The Case Against Authorized Generics But authorized generics increase competition, so doesn’t that mean lower prices for consumers? But do authorized generics actually lower prices?
The Case Against Authorized Generics: Impact on Prices PhRMA-Sponsored Report Conducted by IMS Consulting; Looked at effect on generic drug prices when authorized generics were released during 180-day exclusivity period, using IMS data for 18 drugs; Findings: Concluded that the wholesale price discounts off brand prices on average were 15.8% greater in markets with AGs than in those without them. BUT The PhRMA Report looked at wholesale prices, not retail prices that consumer actually pay
The Case Against Authorized Generics: Impact on Retail Prices Liang/Hollis Report Replicated the PhRMA Study, but looked at effect on retail generic drug prices when authorized generics were released during 180-day exclusivity period, using IMS data for the same 18 drugs; Findings: Discounts off retail brand prices were on average 0.6% less in markets with AGs than in those without them when weighting by sales revenues; Discounts off retail brand prices were on average 5% more in markets with AGs when not weighting by sales revenues;
The Case Against Authorized Generics: Impact Incentives Authorized generics gut the incentive to invent around and challenge brand patents by capturing critical market share and reducing returns during that period by at least 50%
The Case Against Authorized Generics: Impact Incentives But Aren’t the Number of ANDA’s Filed Increasing? There is an increasing number of “me-too” ANDA’s, Para. III ANDA’s and ANDA’s for products which already have a generic version; Impact of authorized generics on Para IV ANDA’s will be seen in several years – decision to pursue development of a generic drug is made 5-7 years before ANDA is filed.

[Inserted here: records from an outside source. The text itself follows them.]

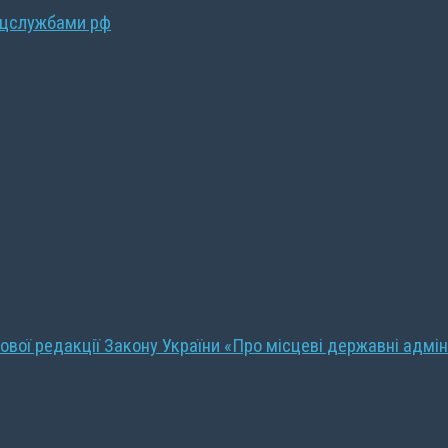
ецслужбами рф
ової редакції Закону України «Про місцеві державні адмін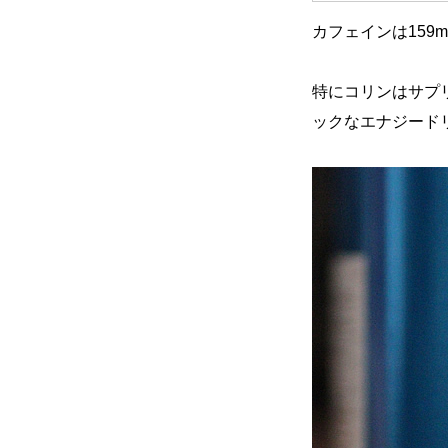
カフェインは159m
特にコリンはサプ
ックなエナジード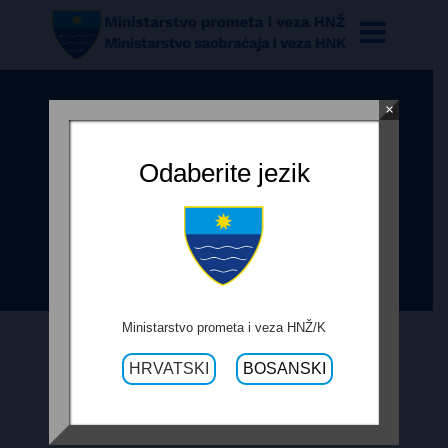
×
ODLUKA O ODABIRU
NAJUSPJEŠNIJEG PONUDITELJA
Odaberite jezik
ZA IZVOĐENJE USLUGA NABAVE
OPREME ZA PRIJENOS PODATAKA
I GLASA
Ministarstvo prometa i veza HNŽ/K
HRVATSKI
BOSANSKI
20. PROSINCA 2021.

The Case Against Authorized Generics: Possible Impact of Diminished Incentives Continuance of invalid brand patents Reduced incentive to invent around patents Slower generic entry One month delay in true generic entry = enormous losses to consumer.

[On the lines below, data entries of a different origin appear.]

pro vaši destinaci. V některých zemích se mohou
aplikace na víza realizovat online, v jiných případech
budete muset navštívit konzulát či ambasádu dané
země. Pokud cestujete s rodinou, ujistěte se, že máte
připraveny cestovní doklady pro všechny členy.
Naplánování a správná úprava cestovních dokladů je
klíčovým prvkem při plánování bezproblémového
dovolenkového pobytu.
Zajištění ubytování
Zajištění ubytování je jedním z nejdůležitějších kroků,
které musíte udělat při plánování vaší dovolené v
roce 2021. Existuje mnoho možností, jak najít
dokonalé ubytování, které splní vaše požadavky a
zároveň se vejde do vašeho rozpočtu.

The Case Against Authorized Generics: It’s All Brand Tactic BOTTOM LINE: No authorized generic would ever come to market unless a generic was already there – A brand will only release an authorized generic if it has to in order to undercut true generic competition
A Word On Patent Settlements Increasing number of brand-generic patent settlements. Why? Coincides with an increase in authorized generics Negotiating power in settlement discussions has shifted: Generic is faced with the release of an authorized generic even if the generic wins in litigation. Generic is faced with choosing to incur cost and risk of continuing the patent challenge and facing at least 50% fewer returns during the 180-day period, or settle.

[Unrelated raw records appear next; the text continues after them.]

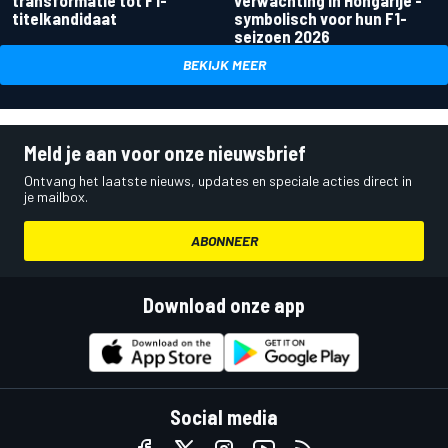
transformatie tot F1-
verwachting in Hongarije -
titelkandidaat
symbolisch voor hun F1-
seizoen 2026
BEKIJK MEER
Meld je aan voor onze nieuwsbrief
Ontvang het laatste nieuws, updates en speciale acties direct in
je mailbox.
ABONNEER
Download onze app
Social media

The Ideas for Reform (1) Elimination of Authorized Generics – Rockefeller, Leahy, Schumer bill; (2) Creation of an Effective Declaratory Judgment Provision – Remove potential for patent settlements to bottleneck market entry by allowing subsequent filers to trigger exclusivity period; (3) Possible Limitation on Reverse Payments in Patent Settlements – Kohl bill?